# What to produce:
Output the entries below so that they read exactly as they do now.

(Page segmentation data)
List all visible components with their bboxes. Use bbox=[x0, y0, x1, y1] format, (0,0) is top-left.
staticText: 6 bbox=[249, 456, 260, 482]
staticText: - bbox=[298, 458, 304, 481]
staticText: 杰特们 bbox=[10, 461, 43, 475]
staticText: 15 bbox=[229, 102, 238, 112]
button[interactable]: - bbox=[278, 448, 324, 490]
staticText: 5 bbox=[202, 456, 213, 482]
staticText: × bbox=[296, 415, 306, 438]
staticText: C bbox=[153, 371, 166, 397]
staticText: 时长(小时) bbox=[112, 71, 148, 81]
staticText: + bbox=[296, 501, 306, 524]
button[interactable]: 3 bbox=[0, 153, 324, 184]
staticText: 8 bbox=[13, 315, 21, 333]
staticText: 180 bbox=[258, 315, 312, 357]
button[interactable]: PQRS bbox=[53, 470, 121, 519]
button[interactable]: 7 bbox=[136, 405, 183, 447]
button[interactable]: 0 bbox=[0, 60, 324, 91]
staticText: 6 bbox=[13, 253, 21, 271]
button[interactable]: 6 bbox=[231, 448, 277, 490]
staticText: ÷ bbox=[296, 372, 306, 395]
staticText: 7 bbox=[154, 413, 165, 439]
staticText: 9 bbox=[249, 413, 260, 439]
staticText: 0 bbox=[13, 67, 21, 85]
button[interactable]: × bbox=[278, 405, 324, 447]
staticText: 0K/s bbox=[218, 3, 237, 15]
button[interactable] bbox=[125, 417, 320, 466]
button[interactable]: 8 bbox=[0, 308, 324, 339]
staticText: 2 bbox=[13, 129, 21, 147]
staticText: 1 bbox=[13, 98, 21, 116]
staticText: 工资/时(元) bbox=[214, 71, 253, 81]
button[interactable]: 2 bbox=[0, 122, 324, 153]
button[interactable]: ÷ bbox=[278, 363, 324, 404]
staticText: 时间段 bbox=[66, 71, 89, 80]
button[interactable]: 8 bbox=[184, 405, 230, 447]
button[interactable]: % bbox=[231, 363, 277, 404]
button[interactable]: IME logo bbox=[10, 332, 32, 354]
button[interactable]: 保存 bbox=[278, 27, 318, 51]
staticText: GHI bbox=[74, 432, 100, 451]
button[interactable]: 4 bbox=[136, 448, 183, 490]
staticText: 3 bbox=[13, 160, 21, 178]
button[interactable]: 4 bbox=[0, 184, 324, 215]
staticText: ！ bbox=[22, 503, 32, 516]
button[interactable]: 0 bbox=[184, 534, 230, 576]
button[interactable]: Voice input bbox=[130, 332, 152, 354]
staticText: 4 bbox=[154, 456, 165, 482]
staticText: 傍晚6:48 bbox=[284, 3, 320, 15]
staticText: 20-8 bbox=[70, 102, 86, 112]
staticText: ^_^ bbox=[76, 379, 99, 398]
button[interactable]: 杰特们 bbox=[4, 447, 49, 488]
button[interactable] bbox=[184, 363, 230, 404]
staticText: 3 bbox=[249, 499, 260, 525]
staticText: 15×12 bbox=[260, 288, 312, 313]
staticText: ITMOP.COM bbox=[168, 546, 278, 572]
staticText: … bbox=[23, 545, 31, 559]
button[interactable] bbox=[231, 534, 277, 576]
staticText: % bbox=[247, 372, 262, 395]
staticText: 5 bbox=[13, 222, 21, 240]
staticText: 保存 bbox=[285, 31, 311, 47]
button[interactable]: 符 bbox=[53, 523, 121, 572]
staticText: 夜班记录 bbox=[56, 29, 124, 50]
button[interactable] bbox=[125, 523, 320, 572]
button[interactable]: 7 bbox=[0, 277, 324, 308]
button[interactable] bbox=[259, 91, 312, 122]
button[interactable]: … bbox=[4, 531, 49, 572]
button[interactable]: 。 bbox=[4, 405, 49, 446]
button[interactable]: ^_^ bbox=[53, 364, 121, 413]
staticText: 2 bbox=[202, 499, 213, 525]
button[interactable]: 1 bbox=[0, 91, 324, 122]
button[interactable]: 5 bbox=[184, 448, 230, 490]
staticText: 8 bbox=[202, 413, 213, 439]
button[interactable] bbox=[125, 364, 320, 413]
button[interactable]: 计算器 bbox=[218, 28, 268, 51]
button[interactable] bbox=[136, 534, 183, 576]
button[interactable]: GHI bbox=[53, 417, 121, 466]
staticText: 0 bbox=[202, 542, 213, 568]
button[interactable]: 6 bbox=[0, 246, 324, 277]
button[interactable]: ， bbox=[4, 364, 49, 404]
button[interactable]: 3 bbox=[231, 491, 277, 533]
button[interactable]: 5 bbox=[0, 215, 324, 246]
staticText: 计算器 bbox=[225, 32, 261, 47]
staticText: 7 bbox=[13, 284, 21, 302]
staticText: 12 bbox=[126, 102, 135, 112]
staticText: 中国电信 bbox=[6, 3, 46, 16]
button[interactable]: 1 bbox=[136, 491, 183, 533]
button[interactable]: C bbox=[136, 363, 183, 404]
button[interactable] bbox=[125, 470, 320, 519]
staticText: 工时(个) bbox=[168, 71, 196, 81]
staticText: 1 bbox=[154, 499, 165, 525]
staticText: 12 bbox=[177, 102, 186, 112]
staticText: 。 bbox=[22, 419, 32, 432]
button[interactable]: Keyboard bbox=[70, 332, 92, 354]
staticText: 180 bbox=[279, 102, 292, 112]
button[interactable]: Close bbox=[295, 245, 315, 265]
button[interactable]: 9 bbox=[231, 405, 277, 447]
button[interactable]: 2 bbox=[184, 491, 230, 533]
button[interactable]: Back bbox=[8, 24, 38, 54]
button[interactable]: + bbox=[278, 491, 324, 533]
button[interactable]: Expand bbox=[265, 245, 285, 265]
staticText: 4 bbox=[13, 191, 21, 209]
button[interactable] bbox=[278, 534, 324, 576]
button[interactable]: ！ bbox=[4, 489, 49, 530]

# Written reply:
List all visible components with their bboxes. Use bbox=[x0, y0, x1, y1] format, (0,0) is top-left.
staticText: 6 bbox=[249, 456, 260, 482]
staticText: - bbox=[298, 458, 304, 481]
staticText: 杰特们 bbox=[10, 461, 43, 475]
staticText: 15 bbox=[229, 102, 238, 112]
button[interactable]: - bbox=[278, 448, 324, 490]
staticText: 5 bbox=[202, 456, 213, 482]
staticText: × bbox=[296, 415, 306, 438]
staticText: C bbox=[153, 371, 166, 397]
staticText: 时长(小时) bbox=[112, 71, 148, 81]
staticText: + bbox=[296, 501, 306, 524]
button[interactable]: 3 bbox=[0, 153, 324, 184]
staticText: 8 bbox=[13, 315, 21, 333]
staticText: 180 bbox=[258, 315, 312, 357]
button[interactable]: PQRS bbox=[53, 470, 121, 519]
button[interactable]: 7 bbox=[136, 405, 183, 447]
button[interactable]: 0 bbox=[0, 60, 324, 91]
staticText: 6 bbox=[13, 253, 21, 271]
button[interactable]: 6 bbox=[231, 448, 277, 490]
staticText: ÷ bbox=[296, 372, 306, 395]
staticText: 7 bbox=[154, 413, 165, 439]
staticText: 9 bbox=[249, 413, 260, 439]
staticText: 0 bbox=[13, 67, 21, 85]
button[interactable]: × bbox=[278, 405, 324, 447]
staticText: 0K/s bbox=[218, 3, 237, 15]
button[interactable] bbox=[125, 417, 320, 466]
button[interactable]: 8 bbox=[0, 308, 324, 339]
staticText: 2 bbox=[13, 129, 21, 147]
staticText: 1 bbox=[13, 98, 21, 116]
staticText: 工资/时(元) bbox=[214, 71, 253, 81]
button[interactable]: 2 bbox=[0, 122, 324, 153]
button[interactable]: ÷ bbox=[278, 363, 324, 404]
staticText: 时间段 bbox=[66, 71, 89, 80]
button[interactable]: 8 bbox=[184, 405, 230, 447]
button[interactable]: % bbox=[231, 363, 277, 404]
button[interactable]: IME logo bbox=[10, 332, 32, 354]
button[interactable]: 保存 bbox=[278, 27, 318, 51]
staticText: GHI bbox=[74, 432, 100, 451]
button[interactable]: 4 bbox=[136, 448, 183, 490]
staticText: 3 bbox=[13, 160, 21, 178]
button[interactable]: 4 bbox=[0, 184, 324, 215]
staticText: ！ bbox=[22, 503, 32, 516]
button[interactable]: 0 bbox=[184, 534, 230, 576]
button[interactable]: Voice input bbox=[130, 332, 152, 354]
staticText: 4 bbox=[154, 456, 165, 482]
staticText: 傍晚6:48 bbox=[284, 3, 320, 15]
staticText: 20-8 bbox=[70, 102, 86, 112]
staticText: ^_^ bbox=[76, 379, 99, 398]
button[interactable]: 杰特们 bbox=[4, 447, 49, 488]
button[interactable] bbox=[184, 363, 230, 404]
staticText: 3 bbox=[249, 499, 260, 525]
staticText: 15×12 bbox=[260, 288, 312, 313]
staticText: ITMOP.COM bbox=[168, 546, 278, 572]
staticText: … bbox=[23, 545, 31, 559]
button[interactable] bbox=[231, 534, 277, 576]
staticText: % bbox=[247, 372, 262, 395]
staticText: 5 bbox=[13, 222, 21, 240]
staticText: 保存 bbox=[285, 31, 311, 47]
button[interactable]: 符 bbox=[53, 523, 121, 572]
staticText: 夜班记录 bbox=[56, 29, 124, 50]
button[interactable] bbox=[125, 523, 320, 572]
button[interactable]: 7 bbox=[0, 277, 324, 308]
button[interactable] bbox=[259, 91, 312, 122]
button[interactable]: … bbox=[4, 531, 49, 572]
button[interactable]: 。 bbox=[4, 405, 49, 446]
button[interactable]: ^_^ bbox=[53, 364, 121, 413]
staticText: 2 bbox=[202, 499, 213, 525]
button[interactable]: 1 bbox=[0, 91, 324, 122]
button[interactable]: 5 bbox=[184, 448, 230, 490]
staticText: 8 bbox=[202, 413, 213, 439]
button[interactable] bbox=[125, 364, 320, 413]
button[interactable]: 计算器 bbox=[218, 28, 268, 51]
button[interactable] bbox=[136, 534, 183, 576]
button[interactable]: GHI bbox=[53, 417, 121, 466]
staticText: 0 bbox=[202, 542, 213, 568]
button[interactable]: 6 bbox=[0, 246, 324, 277]
button[interactable]: ， bbox=[4, 364, 49, 404]
button[interactable]: 3 bbox=[231, 491, 277, 533]
button[interactable]: 5 bbox=[0, 215, 324, 246]
staticText: 计算器 bbox=[225, 32, 261, 47]
staticText: 7 bbox=[13, 284, 21, 302]
staticText: 12 bbox=[126, 102, 135, 112]
staticText: 中国电信 bbox=[6, 3, 46, 16]
button[interactable]: 1 bbox=[136, 491, 183, 533]
button[interactable]: C bbox=[136, 363, 183, 404]
button[interactable] bbox=[125, 470, 320, 519]
staticText: 工时(个) bbox=[168, 71, 196, 81]
staticText: 1 bbox=[154, 499, 165, 525]
staticText: 12 bbox=[177, 102, 186, 112]
staticText: 。 bbox=[22, 419, 32, 432]
button[interactable]: Keyboard bbox=[70, 332, 92, 354]
staticText: 180 bbox=[279, 102, 292, 112]
button[interactable]: Close bbox=[295, 245, 315, 265]
button[interactable]: 9 bbox=[231, 405, 277, 447]
button[interactable]: 2 bbox=[184, 491, 230, 533]
button[interactable]: Back bbox=[8, 24, 38, 54]
button[interactable]: + bbox=[278, 491, 324, 533]
button[interactable]: Expand bbox=[265, 245, 285, 265]
staticText: 4 bbox=[13, 191, 21, 209]
button[interactable] bbox=[278, 534, 324, 576]
button[interactable]: ！ bbox=[4, 489, 49, 530]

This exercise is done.